Political & Civic Life
Jonathan Norcross ran as Atlanta's first mayoral candidate in 1848, failing to capture the 215 voters at the time, cast at Thomas Kil's grocery, at present day Five Points (Atlanta), to Moses W. Formwalt, Atlanta's first mayor. Ever persistent however, Norcross was a successful candidate three years later for the Moral Party in the 1850 Mayoral election (r. 1851 - 1852) against adversarial candidate, Leonard C. Simpson, an attorney for the Free and Rowdy Party. He presided over a town's divisive moral choice; a "temperance man who hated civic disturbances," between civilian law & order and the bellicose Rowdies or ruffians; whose 40 drinking establishments and thriving red light district contradicted strict evangelical mores at the time, and contributed to town problems. With this post, Norcross served doubly as both de jure Chief of Police and Superintendent of Atlanta's Streets. One of his solutions was to make life so uncomfortable from shameful scorn of public rebuke, that it would encourage most of the Rowdies' move, a mile south-west to Snake Nation. With this however, Norcross was scornfully told, "if elected, that he might find town 'too hot to hold him', if he executed his proposed reforms." These threats were found to be without merit.
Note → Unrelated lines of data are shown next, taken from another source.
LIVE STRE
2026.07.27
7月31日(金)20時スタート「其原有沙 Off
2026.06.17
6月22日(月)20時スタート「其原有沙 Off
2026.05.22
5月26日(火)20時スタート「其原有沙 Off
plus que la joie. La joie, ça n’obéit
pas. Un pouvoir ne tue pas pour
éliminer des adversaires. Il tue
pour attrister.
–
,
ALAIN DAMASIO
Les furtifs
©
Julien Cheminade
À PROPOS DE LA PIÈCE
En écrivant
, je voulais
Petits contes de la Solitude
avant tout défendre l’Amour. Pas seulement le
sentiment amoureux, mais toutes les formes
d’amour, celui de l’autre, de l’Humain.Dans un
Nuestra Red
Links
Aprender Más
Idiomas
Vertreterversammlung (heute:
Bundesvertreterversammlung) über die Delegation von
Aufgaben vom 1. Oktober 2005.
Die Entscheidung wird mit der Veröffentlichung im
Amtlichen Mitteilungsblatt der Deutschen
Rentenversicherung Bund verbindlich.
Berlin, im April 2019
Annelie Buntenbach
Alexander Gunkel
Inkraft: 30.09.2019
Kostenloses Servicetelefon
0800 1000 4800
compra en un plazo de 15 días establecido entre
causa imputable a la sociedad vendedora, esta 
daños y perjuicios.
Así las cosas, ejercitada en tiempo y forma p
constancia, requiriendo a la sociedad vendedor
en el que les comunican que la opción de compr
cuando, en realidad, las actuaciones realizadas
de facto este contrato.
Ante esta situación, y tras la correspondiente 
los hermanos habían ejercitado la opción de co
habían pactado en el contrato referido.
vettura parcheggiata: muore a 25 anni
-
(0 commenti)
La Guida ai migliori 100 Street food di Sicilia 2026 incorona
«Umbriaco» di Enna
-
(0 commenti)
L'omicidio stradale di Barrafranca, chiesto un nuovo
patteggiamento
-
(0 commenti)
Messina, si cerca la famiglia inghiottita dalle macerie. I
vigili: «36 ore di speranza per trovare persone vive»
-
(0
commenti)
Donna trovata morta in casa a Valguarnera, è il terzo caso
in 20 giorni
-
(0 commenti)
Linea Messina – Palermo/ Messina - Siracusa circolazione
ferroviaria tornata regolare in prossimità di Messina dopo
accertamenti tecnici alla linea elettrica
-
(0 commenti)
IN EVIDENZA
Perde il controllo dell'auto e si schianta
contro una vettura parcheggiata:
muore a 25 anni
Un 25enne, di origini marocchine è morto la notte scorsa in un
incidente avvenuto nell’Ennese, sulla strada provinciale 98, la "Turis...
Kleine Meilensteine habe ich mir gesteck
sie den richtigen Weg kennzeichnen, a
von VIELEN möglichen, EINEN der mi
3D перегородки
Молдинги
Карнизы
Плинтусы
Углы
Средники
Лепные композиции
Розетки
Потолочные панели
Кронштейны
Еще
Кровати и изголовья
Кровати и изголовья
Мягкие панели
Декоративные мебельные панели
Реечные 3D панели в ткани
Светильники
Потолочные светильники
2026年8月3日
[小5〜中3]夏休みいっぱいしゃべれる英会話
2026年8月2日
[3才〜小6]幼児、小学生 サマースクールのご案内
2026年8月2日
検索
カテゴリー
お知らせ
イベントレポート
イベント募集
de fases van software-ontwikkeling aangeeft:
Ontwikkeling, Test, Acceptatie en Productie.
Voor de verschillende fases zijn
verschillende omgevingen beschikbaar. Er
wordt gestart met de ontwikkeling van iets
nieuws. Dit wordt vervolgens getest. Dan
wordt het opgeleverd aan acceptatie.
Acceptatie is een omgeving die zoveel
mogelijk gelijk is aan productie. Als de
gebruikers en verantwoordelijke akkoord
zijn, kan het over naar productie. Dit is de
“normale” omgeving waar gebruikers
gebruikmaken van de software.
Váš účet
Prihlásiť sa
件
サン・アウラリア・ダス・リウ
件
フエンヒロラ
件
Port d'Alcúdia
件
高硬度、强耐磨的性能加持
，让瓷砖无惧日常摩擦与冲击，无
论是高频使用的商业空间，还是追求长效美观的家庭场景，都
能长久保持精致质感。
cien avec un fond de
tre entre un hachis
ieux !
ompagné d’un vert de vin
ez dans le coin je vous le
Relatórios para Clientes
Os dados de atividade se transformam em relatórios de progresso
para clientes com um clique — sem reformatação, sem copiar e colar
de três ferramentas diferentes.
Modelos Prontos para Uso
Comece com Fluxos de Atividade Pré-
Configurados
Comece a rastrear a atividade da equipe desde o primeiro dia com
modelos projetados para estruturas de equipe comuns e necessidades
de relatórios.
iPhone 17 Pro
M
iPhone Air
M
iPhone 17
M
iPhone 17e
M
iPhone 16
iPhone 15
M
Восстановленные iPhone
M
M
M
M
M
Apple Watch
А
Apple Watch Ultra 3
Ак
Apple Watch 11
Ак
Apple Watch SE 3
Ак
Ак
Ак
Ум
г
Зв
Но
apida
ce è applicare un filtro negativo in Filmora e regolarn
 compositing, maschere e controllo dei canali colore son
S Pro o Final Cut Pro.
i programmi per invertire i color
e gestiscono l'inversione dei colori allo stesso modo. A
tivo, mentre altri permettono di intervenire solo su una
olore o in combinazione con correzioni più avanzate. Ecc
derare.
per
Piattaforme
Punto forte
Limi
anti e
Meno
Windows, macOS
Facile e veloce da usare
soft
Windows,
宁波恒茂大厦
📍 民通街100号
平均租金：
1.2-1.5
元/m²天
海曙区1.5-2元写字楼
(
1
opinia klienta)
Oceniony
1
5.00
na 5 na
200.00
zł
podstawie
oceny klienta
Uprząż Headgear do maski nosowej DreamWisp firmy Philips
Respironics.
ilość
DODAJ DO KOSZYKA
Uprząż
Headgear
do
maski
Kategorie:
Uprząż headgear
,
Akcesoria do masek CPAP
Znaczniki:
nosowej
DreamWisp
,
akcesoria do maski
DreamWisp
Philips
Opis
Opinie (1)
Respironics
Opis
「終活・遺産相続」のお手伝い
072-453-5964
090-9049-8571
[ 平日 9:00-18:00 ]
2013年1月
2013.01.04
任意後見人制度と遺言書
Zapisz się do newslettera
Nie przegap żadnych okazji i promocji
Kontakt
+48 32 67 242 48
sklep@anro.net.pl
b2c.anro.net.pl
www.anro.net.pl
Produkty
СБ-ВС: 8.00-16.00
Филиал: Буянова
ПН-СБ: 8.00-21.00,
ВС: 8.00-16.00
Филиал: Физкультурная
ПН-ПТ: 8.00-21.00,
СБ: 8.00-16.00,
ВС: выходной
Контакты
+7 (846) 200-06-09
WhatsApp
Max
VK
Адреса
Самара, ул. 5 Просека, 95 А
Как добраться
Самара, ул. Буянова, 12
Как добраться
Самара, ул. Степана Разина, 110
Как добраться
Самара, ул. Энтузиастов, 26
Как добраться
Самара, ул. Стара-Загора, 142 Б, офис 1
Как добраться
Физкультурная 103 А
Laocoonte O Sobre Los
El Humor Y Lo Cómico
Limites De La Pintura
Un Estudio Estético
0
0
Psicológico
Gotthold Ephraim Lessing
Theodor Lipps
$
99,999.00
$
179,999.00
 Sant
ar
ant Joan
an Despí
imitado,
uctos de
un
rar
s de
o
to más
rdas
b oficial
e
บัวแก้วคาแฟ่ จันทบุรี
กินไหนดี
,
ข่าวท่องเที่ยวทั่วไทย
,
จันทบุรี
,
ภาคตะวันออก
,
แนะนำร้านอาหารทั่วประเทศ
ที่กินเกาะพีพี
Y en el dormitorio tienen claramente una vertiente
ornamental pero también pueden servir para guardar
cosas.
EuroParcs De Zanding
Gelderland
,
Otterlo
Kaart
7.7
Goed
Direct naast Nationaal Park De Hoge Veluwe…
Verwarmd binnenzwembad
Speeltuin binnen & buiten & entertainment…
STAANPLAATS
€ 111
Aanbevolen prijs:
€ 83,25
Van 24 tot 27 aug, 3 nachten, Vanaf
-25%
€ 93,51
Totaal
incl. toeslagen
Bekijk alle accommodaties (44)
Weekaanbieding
The early nineteenth century in America was marked by a period of religious revival; a Second Great Awakening, whereby principle ideals of antiquity were emphasized specifically in the field of education at all levels, spreading the nation over, whereby, 'lassical study inculcated intellectual discipline and provide those who pursued it, the world over, with a common frame of reference." This reference transferred into the domain of politics, and in the case of Norcross with his political platform, the Moral Party could similarly be viewed as "American statesmen defend their principles of 'classical republicanism' with arguments drawn from Aristotle, Publius, and Cicero" ; those in antiquity whose doctrine framed a moral philosophy.
Norcross was in his 50s during the American Civil War and notable for being on the Committee of Citizens (with William Markham) that surrendered the city to Union General Henry Slocum. Norcross was in opposition to succession.